L'ultima orsa della Valgerola

Di notevole interesse storico è il cranio di una femmina di orso bruno esposto in una vetrina nella sezione faunistica del museo, insieme al proiettile e a un fucile dello stesso modello di quello usato per l’abbattimento.

Era il 4 luglio 1887 quando, nel corso di una battuta di caccia al camoscio, Giovanni Gualteroni di Morbegno, ai tempi proprietario dell’edificio che oggi ospita il museo, e Giovanni Battista Acquistapace di Gerola uccisero una femmina di orso, sorpresa con il suo cucciolo sui pascoli in località Foppe di Pescegallo, a circa 1870 m di quota, più o meno nella zona dove oggi si trovano gli impianti sciistici. Da quella data, in Valgerola e nelle vallate vicine non furono più avvistate femmine con cuccioli: l’orso bruno era ancora presente con qualche esemplare, ma ormai non si riproduceva più e da lì a pochi anni sarebbe definitivamente scomparso.

Il racconto originale della battuta di caccia, scritto dallo stesso Gualteroni e pubblicato sulla “Tribuna Sportiva”, dimostra come ai tempi fosse diversa la sensibilità nei confronti di questa specie, ritenuta molto pericolosa e di conseguenza da eliminare.

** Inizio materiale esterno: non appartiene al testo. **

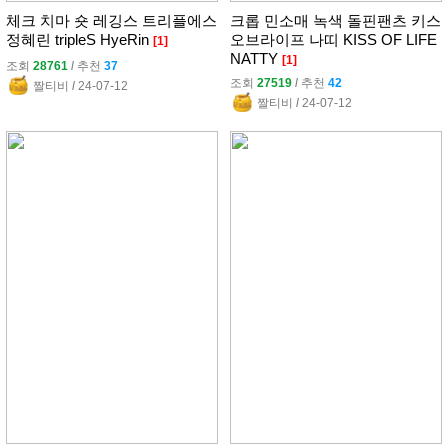
체크 치마 숏 레깅스 트리플에스
크롭 민소매 녹색 돌핀팬츠 키스
정혜린 tripleS HyeRin
오브라이프 나띠 KISS OF LIFE
[1]
NATTY
[1]
조회
28761
l
추천
37
조회
27519
l
추천
42
짤티비
l
24-07-12
짤티비
l
24-07-12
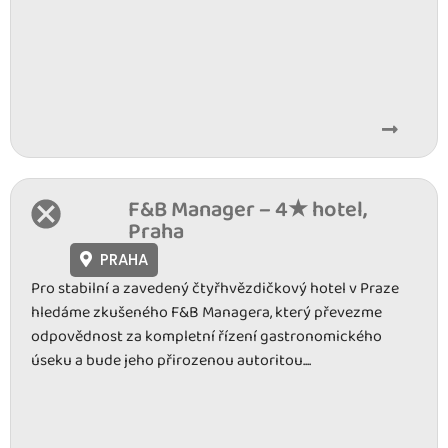
F&B Manager – 4★ hotel,
Praha
PRAHA
Pro stabilní a zavedený čtyřhvězdičkový hotel v Praze
hledáme zkušeného F&B Managera, který převezme
odpovědnost za kompletní řízení gastronomického
úseku a bude jeho přirozenou autoritou....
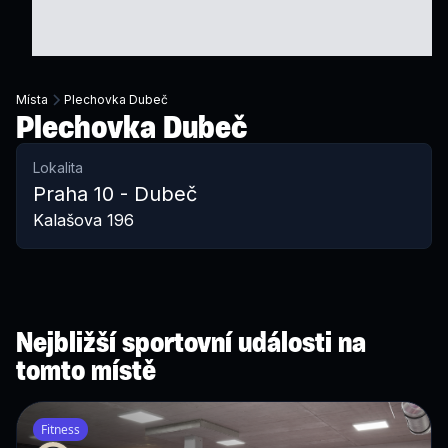
Místa
Plechovka Dubeč
Plechovka Dubeč
Lokalita
Praha 10 - Dubeč
Kalašova 196
Nejbližší sportovní události na
tomto místě
Fitness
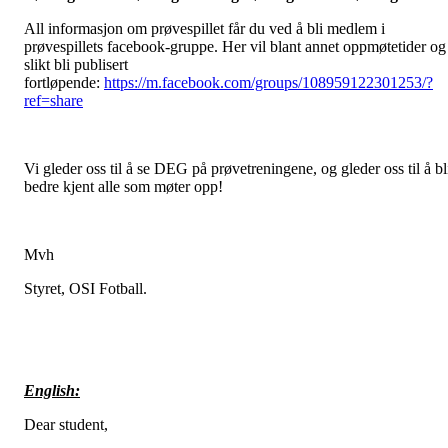
All informasjon om prøvespillet får du ved å bli medlem i
prøvespillets facebook-gruppe. Her vil blant annet oppmøtetider og
slikt bli publisert
fortløpende:
https://m.facebook.com/groups/108959122301253/?
ref=share
Vi gleder oss til å se DEG på prøvetreningene, og gleder oss til å bl
bedre kjent alle som møter opp!
Mvh
Styret, OSI Fotball.
English:
Dear student,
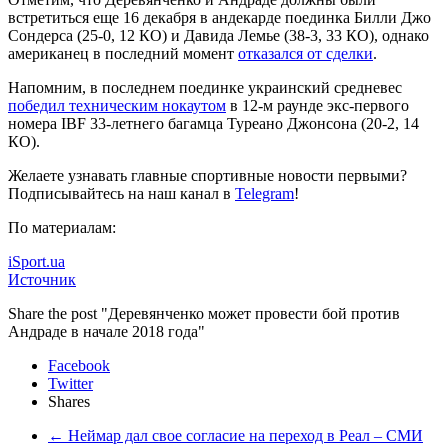
встретиться еще 16 декабря в андекарде поединка Билли Джо
Сондерса (25-0, 12 КО) и Давида Лемье (38-3, 33 КО), однако
американец в последний момент
отказался от сделки
.
Напомним, в последнем поединке украинский средневес
победил техническим нокаутом
в 12-м раунде экс-первого
номера IBF 33-летнего багамца Туреано Джонсона (20-2, 14
КО).
Желаете узнавать главные спортивные новости первыми?
Подписывайтесь на наш канал в
Telegram
!
По материалам:
iSport.ua
Источник
Share the post "Деревянченко может провести бой против
Андраде в начале 2018 года"
Facebook
Twitter
Shares
←
Неймар дал свое согласие на переход в Реал – СМИ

Era previsto anche un compenso per chi uccideva orsi, lupi e linci. In effetti per un’agricoltura e un allevamento di sussistenza la perdita di anche un solo capo di bestiame poteva comportare gravi problemi.

Solo di recente, a seguito del progetto di reintroduzione “Life Ursus”, promosso dal Parco Naturale Adamello-Brenta, e di altri che si sono susseguiti nel tempo, l’orso è riapparso in più occasioni in provincia di Sondrio.